No pictures belong in the copy. Retype exactly, and only, the stretch of lines below from the one with "просто хочу узнать стоимость" through the one with "976 57 13 25".

Top of Data provided

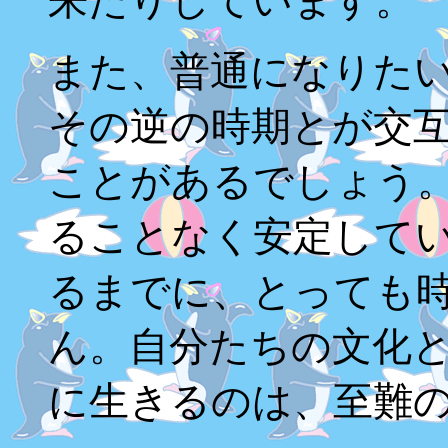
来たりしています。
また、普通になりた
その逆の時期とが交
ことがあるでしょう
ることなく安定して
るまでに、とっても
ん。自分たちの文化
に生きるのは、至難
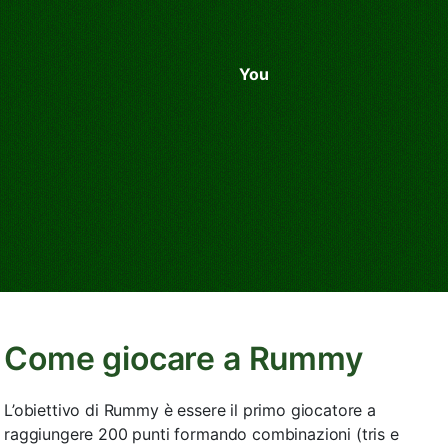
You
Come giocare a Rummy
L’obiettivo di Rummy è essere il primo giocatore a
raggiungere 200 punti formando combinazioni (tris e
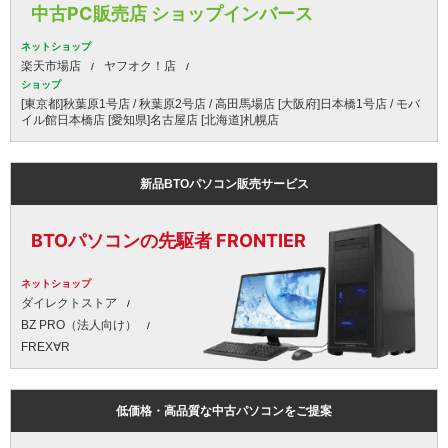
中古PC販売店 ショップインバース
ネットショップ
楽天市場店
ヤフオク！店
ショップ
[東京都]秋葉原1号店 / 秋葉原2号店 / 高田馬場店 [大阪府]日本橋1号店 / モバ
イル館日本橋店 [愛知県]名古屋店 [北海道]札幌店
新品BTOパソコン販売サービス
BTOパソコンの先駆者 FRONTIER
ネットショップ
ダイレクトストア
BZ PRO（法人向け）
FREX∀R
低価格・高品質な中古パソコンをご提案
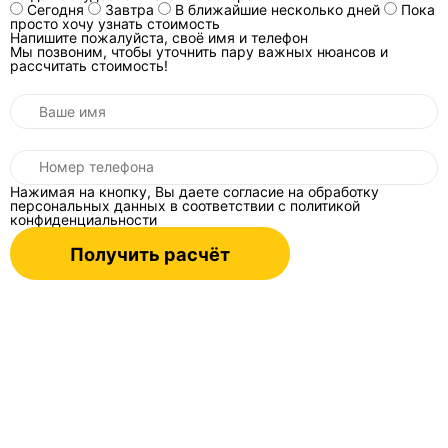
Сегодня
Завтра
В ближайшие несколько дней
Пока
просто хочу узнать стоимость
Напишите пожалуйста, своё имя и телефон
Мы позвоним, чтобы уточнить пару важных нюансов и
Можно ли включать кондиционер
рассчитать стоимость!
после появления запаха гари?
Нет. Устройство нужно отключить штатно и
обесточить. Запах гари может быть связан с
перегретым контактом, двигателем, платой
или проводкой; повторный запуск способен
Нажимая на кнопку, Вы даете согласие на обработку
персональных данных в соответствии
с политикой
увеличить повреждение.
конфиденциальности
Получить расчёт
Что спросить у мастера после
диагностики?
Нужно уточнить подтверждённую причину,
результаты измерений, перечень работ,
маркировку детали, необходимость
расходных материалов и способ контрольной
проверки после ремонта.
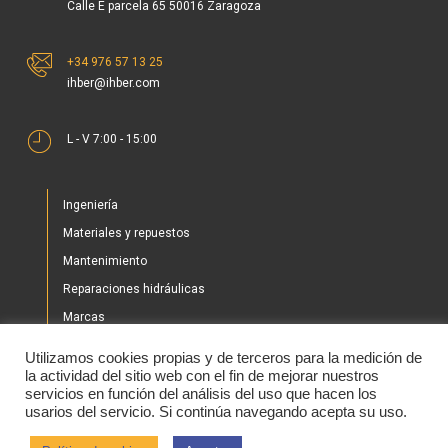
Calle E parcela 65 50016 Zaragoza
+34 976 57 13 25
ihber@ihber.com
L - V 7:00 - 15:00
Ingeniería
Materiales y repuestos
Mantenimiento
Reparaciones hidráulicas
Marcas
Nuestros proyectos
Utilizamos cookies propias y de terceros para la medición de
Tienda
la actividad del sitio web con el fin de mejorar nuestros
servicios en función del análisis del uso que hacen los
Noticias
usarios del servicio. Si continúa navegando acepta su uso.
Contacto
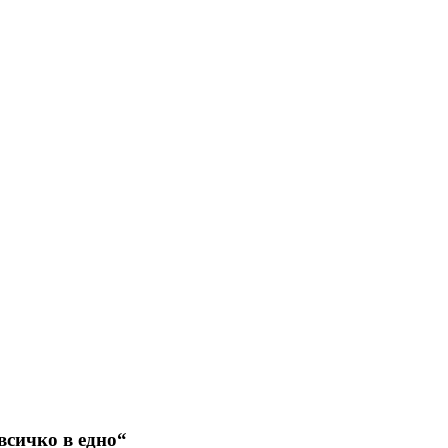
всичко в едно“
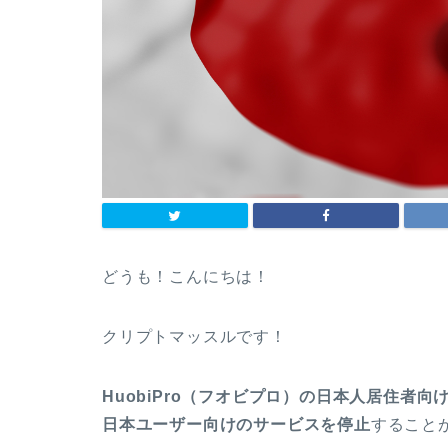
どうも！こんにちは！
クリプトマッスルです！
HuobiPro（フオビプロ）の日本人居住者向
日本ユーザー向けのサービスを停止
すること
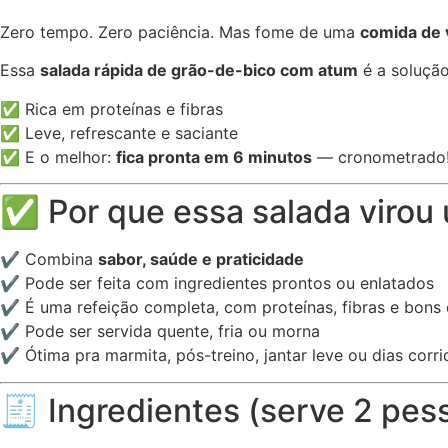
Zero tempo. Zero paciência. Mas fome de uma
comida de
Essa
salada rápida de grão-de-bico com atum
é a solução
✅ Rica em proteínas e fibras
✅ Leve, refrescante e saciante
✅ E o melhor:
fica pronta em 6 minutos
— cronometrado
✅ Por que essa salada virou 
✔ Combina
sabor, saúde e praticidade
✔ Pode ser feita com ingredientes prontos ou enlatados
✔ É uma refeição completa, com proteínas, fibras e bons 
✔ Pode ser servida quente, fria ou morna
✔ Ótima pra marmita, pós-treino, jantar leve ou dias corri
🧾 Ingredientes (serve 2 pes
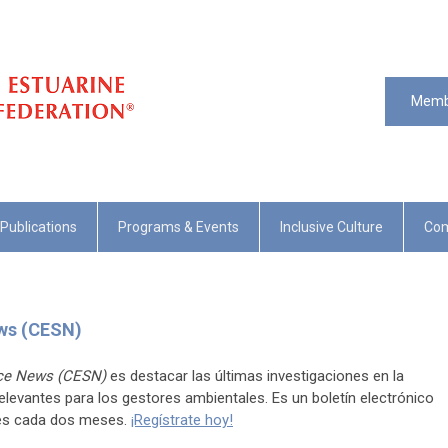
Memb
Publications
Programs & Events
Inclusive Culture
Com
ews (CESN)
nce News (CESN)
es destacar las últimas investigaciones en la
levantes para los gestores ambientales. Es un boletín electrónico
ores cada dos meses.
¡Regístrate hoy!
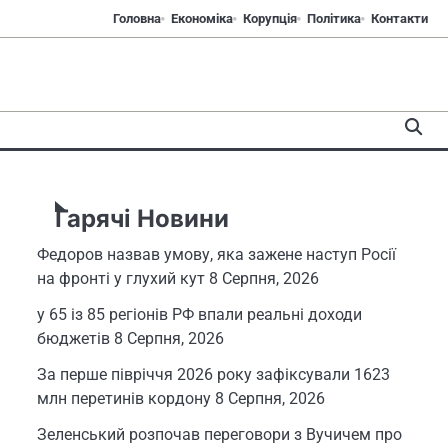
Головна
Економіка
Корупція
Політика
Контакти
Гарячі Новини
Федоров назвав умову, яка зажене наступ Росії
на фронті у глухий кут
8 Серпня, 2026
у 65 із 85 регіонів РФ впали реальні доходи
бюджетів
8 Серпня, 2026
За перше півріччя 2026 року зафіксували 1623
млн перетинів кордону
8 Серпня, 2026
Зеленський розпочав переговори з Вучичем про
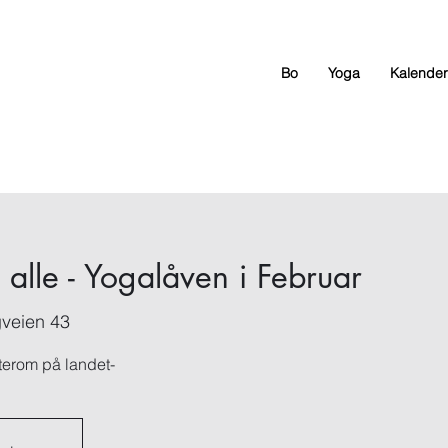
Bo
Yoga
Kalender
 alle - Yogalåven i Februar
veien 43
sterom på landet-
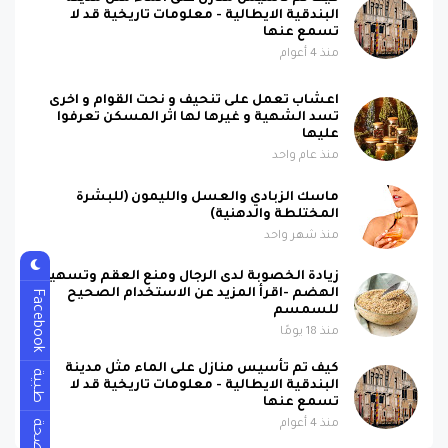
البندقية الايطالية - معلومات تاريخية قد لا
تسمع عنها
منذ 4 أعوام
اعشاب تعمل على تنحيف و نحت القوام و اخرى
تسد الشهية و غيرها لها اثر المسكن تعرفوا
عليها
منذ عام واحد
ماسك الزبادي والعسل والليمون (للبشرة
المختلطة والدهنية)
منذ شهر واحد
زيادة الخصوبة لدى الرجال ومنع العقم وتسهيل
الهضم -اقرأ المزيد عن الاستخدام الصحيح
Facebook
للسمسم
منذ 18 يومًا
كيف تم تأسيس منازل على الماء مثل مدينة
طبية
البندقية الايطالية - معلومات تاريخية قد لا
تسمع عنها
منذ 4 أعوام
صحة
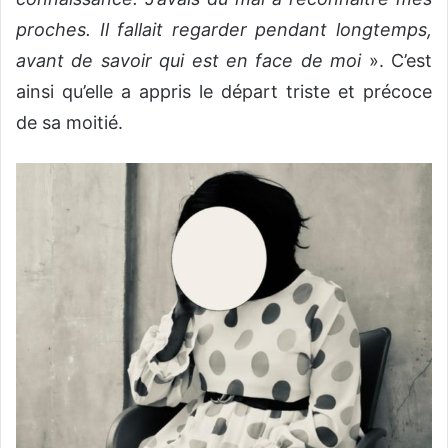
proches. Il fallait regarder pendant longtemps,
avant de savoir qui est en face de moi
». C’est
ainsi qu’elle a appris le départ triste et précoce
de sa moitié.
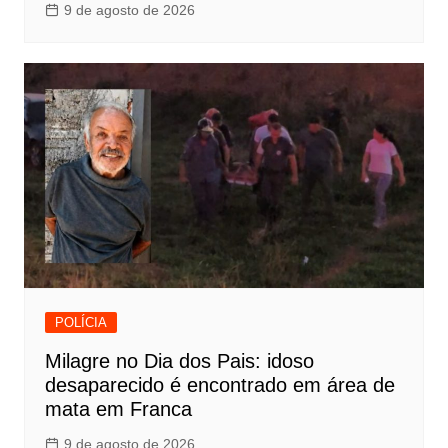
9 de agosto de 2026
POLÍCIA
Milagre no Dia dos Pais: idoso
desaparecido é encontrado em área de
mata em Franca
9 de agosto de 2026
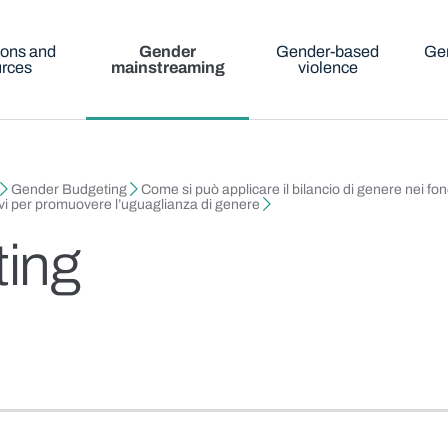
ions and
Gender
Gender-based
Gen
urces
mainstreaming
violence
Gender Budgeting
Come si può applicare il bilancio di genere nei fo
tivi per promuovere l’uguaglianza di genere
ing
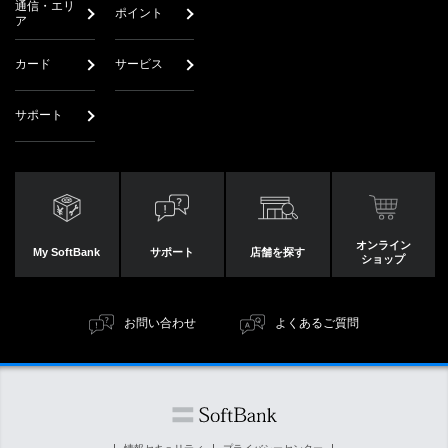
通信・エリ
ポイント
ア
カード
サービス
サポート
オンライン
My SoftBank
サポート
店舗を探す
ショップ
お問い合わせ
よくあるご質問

Bottom of Data provided

#### [Exercise result]
просто хочу узнать стоимость
Напишите пожалуйста, своё имя и телефон
Мы позвоним, чтобы уточнить пару важных нюансов и
Можно ли включать кондиционер
рассчитать стоимость!
после появления запаха гари?
Нет. Устройство нужно отключить штатно и
обесточить. Запах гари может быть связан с
перегретым контактом, двигателем, платой
или проводкой; повторный запуск способен
Нажимая на кнопку, Вы даете согласие на обработку
персональных данных в соответствии
с политикой
увеличить повреждение.
конфиденциальности
Получить расчёт
Что спросить у мастера после
диагностики?
Нужно уточнить подтверждённую причину,
результаты измерений, перечень работ,
маркировку детали, необходимость
расходных материалов и способ контрольной
проверки после ремонта.
Calle E parcela 65 50016 Zaragoza
+34 976 57 13 25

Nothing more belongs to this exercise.